Last Friday I had the privilege of temporarily joining the Middle School Math Department at Trinity School. After much planning, I set out to the Upper West Side to (hopefully) enlighten the seventh grade on the exciting and engaging topic of marginal tax rates.
The seventh graders are starting a project focusing on income inequality, and part of the project involves planning an after-tax budget for a hypothetical taxpayer generated using US census data, and you can’t know your after-tax income without first knowing how to calculate your tax using marginal tax rates.
I was selected to educate the younger generation on this important topic after much rigorous screening – surely more closely related to my August 2016 blog post on Marginal Tax Rates than to the fact that my wife, Jessica, is a Middle School Math teacher at Trinity. Either way, upon my inauguration as a staff member, I was greeted by nearly 70 seventh grade faces, all ready to learn and with questions (and answers) lined up on everything from taxes (Why do we have them? What are they used for?) and income (What are some examples of sources of income?) to the tax code (How are tax brackets and rates selected?) and politics (Can a US President change the tax code?).
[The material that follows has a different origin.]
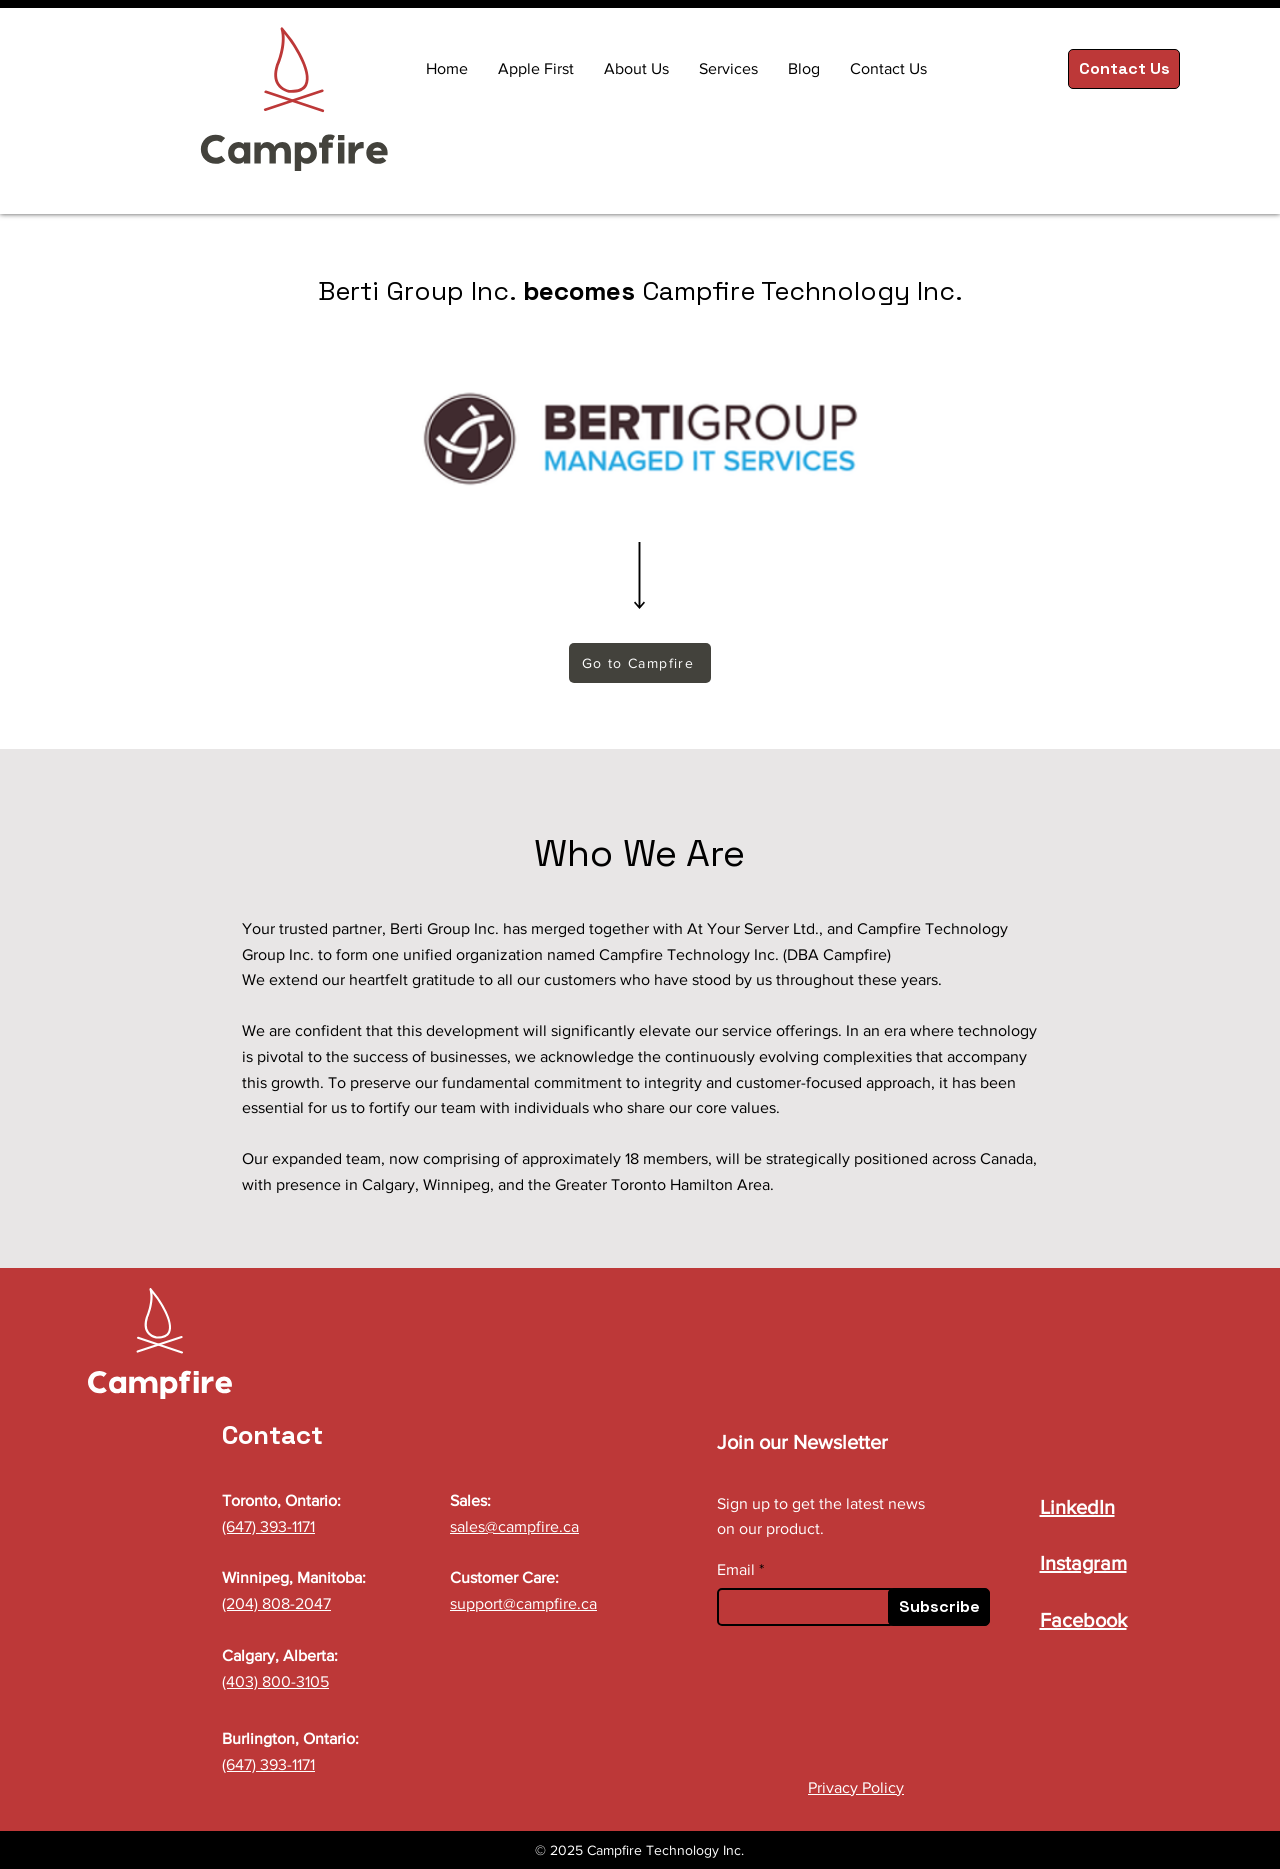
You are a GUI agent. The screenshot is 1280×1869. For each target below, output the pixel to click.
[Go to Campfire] (640, 663)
We even had visual aids (cups for tax brackets and pitchers of water representing taxable income) to help us understand how taxable income flows from bracket to bracket instead of all being taxed at the taxpayer’s highest rate (which is a common misunderstanding).
While we all know that any seventh grader would have jumped at the opportunity to spend all day learning about taxes, alas, we were limited to only 45 short minutes to learn about this important and engaging topic. That said, I can only hope that our 45 minutes together helped start them off on their project with a solid foundation and a concrete understanding of marginal tax rates. I’m optimistic because, at the end of our class, all 70 middle-schoolers were in agreement: no one would want to make more money if it meant they got to to take home less money (marginal tax rates to the rescue!).
Maybe I have a second career in my future after all.
A special thanks to Trinity Middle School’s Math Department for having me for a great afternoon!